*PROBLEM STATEMENT*
In the entries that follow, the first line to write out is the one containing "Privacy Policy (293, 2502)", and the last is the one containing "Add to Cart (318, 1399)". Reproduce that stretch exactly, with nothing before or after it.
[DATA TO EXAMINE — start]
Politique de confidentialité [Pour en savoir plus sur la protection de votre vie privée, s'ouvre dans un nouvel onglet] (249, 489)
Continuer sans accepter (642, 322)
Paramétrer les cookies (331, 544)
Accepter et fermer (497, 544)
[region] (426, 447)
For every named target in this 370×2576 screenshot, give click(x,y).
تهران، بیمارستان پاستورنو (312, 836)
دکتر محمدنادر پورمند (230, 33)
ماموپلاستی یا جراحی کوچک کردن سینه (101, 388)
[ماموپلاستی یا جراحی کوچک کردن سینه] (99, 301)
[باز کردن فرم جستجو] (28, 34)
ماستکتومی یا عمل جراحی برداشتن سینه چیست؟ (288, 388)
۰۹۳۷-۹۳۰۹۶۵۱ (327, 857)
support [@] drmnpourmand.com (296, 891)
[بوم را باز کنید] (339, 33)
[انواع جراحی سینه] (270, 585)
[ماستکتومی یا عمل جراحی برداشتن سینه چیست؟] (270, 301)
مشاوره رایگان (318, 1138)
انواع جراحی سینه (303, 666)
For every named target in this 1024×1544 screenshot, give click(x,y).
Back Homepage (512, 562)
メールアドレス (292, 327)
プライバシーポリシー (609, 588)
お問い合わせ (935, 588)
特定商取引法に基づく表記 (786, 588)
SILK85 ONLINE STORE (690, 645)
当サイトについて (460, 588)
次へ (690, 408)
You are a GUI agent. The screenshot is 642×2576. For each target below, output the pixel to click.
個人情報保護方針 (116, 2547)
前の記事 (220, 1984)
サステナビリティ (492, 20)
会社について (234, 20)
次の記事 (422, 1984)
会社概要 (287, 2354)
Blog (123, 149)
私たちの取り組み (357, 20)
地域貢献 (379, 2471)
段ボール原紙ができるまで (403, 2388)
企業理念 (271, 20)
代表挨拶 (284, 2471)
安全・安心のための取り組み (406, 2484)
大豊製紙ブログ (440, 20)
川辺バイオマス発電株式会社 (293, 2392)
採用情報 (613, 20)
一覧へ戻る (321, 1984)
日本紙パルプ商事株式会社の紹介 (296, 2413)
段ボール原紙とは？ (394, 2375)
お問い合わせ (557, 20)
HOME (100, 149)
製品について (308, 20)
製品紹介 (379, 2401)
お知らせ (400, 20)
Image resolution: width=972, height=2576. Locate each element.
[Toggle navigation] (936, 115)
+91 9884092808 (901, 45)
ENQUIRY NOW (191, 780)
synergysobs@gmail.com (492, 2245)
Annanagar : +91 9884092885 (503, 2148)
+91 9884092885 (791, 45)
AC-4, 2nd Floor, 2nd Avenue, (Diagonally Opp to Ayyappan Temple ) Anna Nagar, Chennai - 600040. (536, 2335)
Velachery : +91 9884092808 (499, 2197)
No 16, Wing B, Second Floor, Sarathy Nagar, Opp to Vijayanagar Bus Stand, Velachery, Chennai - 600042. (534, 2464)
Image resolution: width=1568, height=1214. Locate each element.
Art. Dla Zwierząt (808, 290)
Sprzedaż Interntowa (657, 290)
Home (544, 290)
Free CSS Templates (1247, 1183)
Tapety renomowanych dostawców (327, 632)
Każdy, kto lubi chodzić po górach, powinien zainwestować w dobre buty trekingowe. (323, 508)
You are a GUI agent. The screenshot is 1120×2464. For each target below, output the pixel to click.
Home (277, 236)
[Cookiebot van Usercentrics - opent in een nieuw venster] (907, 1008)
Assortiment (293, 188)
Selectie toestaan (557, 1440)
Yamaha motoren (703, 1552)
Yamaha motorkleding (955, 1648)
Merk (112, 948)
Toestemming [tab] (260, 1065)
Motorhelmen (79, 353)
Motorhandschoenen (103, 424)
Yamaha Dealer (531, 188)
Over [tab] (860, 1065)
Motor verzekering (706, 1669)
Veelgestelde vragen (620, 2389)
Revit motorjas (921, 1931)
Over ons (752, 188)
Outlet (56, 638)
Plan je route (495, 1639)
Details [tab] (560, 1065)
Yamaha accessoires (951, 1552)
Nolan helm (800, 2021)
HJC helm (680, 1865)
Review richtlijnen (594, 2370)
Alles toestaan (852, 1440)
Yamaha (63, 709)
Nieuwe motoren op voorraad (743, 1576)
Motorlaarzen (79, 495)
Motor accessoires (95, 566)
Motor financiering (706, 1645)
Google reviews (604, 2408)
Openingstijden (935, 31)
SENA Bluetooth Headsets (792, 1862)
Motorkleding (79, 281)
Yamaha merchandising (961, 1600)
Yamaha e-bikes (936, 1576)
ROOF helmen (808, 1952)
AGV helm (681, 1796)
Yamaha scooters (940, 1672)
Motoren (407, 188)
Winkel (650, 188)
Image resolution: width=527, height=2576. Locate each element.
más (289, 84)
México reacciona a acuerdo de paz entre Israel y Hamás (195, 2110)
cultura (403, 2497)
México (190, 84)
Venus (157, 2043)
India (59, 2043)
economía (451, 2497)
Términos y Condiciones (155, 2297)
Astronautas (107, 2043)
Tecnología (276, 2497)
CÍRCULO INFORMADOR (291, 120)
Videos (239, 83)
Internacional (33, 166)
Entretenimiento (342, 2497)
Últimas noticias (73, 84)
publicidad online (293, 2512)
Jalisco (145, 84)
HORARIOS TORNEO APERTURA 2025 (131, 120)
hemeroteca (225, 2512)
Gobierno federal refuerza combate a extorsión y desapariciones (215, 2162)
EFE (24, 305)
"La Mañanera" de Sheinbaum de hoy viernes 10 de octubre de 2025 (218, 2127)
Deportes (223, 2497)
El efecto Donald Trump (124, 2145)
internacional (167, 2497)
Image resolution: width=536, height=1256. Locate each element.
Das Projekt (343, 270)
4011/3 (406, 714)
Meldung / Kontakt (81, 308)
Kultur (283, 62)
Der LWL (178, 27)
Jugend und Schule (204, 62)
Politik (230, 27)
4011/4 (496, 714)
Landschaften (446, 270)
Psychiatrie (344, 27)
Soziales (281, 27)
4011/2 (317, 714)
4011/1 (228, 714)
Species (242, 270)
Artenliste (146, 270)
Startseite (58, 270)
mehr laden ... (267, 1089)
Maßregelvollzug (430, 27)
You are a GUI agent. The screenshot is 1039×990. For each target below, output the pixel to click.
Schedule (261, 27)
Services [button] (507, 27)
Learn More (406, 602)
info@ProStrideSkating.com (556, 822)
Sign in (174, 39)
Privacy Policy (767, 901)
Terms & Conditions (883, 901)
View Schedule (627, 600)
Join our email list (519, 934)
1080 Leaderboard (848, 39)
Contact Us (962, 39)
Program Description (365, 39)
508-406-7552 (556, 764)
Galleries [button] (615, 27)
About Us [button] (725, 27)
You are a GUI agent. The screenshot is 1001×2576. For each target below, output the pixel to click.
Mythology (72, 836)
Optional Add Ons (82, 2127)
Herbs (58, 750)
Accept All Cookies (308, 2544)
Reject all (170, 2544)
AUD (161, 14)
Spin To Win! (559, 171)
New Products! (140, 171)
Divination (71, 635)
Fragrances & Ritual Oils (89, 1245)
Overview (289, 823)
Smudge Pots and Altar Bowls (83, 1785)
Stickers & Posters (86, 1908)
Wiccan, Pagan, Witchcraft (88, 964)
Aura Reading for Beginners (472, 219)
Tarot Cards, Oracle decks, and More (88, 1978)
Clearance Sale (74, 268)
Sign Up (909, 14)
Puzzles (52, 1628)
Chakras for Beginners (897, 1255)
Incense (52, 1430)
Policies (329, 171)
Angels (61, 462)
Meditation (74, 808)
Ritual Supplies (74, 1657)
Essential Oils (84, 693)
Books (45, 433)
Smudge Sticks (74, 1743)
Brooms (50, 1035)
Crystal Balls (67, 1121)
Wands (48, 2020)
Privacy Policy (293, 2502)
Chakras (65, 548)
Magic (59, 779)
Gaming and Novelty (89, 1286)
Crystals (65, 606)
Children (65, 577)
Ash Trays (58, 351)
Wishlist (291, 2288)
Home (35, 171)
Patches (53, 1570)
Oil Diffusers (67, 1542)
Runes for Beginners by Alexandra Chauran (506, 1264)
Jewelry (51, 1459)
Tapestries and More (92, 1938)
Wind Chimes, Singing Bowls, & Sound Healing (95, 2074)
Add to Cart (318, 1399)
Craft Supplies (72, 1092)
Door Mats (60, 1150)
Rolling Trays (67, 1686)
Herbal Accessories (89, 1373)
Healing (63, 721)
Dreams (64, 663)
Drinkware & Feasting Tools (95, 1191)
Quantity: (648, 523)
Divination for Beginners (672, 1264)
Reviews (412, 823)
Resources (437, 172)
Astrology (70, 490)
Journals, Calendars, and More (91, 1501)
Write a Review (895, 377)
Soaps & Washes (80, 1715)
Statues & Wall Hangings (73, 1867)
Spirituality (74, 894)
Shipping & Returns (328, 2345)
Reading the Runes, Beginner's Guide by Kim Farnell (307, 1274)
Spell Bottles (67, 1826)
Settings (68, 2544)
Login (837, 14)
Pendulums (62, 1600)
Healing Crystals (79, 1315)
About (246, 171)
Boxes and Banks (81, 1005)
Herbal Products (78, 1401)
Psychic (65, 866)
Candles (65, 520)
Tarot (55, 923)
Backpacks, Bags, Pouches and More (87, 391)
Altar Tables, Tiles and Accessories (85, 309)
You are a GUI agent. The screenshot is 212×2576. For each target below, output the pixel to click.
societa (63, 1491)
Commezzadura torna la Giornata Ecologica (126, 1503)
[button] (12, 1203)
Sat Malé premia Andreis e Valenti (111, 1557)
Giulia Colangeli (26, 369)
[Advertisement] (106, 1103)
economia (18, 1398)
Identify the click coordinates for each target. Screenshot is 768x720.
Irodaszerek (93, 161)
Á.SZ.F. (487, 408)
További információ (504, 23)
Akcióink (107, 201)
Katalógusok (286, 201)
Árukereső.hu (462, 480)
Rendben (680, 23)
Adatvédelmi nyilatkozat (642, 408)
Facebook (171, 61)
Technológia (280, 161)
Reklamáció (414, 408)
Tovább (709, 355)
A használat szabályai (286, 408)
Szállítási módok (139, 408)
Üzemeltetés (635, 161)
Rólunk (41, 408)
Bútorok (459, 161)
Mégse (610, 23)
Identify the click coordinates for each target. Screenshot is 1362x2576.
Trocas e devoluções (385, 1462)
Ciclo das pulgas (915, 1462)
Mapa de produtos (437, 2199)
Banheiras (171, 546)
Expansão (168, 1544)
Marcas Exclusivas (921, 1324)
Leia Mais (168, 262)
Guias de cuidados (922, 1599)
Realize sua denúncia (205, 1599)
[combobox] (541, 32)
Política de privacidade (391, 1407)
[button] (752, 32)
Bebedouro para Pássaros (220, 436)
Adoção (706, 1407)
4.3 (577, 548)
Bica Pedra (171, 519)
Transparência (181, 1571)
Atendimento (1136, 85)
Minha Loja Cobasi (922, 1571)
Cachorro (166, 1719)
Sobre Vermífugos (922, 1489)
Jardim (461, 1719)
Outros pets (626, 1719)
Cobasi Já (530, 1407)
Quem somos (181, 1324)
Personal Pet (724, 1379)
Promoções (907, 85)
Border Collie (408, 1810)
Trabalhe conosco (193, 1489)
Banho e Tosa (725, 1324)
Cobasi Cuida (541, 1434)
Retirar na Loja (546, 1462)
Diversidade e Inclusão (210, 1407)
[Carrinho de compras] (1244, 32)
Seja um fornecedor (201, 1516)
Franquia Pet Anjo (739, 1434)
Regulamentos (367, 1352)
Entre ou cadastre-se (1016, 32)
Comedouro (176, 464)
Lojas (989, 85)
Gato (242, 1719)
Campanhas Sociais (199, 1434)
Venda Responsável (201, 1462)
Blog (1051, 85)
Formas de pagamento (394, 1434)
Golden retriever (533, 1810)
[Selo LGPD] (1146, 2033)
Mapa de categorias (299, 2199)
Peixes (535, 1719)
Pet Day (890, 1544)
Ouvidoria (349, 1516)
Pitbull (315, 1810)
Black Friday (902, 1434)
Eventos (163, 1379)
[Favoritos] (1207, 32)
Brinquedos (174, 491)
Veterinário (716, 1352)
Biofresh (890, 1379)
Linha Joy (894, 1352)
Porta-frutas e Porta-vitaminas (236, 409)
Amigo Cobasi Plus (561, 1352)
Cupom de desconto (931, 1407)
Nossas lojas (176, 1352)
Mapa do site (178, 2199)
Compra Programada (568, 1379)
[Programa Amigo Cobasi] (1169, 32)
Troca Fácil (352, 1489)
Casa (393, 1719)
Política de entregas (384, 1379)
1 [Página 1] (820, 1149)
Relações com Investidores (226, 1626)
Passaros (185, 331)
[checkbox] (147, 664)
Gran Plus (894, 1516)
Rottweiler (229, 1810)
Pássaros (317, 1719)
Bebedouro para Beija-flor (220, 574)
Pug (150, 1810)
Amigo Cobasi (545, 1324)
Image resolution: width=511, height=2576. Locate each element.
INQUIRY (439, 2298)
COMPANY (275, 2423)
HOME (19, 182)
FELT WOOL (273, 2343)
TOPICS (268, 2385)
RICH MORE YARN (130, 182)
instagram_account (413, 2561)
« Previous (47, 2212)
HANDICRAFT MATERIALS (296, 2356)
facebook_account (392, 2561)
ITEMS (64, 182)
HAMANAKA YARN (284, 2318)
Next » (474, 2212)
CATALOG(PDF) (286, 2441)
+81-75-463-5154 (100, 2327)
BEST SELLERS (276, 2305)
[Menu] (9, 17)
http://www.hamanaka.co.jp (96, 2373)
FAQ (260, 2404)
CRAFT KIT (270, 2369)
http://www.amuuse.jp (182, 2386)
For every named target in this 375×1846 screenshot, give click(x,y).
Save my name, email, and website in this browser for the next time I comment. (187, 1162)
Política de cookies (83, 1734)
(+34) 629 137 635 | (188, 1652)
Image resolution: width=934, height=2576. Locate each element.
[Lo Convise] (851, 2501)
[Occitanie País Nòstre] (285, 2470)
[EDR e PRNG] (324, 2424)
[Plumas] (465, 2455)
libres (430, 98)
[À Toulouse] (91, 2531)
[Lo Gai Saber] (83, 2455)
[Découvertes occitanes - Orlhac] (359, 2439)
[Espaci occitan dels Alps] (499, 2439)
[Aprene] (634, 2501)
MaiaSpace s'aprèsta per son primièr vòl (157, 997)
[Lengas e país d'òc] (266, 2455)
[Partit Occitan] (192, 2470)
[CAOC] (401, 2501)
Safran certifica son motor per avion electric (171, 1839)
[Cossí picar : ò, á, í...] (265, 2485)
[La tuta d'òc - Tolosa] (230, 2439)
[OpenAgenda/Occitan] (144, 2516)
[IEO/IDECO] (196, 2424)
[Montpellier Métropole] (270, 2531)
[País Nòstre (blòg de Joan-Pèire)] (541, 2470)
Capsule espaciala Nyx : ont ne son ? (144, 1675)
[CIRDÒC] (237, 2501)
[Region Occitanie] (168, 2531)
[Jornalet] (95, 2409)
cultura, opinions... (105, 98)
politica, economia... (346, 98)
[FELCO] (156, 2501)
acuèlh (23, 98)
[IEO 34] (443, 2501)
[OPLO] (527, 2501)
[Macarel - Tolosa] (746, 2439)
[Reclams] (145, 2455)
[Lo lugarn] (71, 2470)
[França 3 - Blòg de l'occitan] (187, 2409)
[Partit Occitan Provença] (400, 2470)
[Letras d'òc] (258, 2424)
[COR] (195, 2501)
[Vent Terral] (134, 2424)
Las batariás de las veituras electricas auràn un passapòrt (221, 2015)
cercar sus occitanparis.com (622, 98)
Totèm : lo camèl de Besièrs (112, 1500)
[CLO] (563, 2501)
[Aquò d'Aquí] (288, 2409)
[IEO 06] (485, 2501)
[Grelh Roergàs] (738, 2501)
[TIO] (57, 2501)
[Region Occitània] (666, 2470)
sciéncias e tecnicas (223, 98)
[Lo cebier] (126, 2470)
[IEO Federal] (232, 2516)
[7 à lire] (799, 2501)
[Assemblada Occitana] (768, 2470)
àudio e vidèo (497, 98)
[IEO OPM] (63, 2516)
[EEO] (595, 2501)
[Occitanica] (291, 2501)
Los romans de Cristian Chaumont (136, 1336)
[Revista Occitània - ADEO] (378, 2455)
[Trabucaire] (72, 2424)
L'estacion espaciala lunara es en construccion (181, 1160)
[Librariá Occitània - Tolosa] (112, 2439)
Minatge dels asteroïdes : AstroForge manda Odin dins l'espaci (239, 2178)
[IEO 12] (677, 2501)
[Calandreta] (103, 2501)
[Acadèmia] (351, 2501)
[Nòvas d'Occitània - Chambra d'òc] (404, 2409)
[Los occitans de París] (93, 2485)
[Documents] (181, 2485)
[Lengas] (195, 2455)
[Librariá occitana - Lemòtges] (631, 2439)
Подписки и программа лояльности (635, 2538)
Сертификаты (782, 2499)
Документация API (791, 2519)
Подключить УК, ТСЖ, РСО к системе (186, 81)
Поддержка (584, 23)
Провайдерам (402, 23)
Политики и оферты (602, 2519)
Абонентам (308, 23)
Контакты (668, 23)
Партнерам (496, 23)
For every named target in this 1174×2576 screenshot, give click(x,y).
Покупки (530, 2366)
[DATA TO EXAMINE — finish]
*EXPECTED ANSWER*
Privacy Policy (293, 2502)
Chakras (65, 548)
Magic (59, 779)
Gaming and Novelty (89, 1286)
Crystals (65, 606)
Children (65, 577)
Ash Trays (58, 351)
Wishlist (291, 2288)
Home (35, 171)
Patches (53, 1570)
Oil Diffusers (67, 1542)
Runes for Beginners by Alexandra Chauran (506, 1264)
Jewelry (51, 1459)
Tapestries and More (92, 1938)
Wind Chimes, Singing Bowls, & Sound Healing (95, 2074)
Add to Cart (318, 1399)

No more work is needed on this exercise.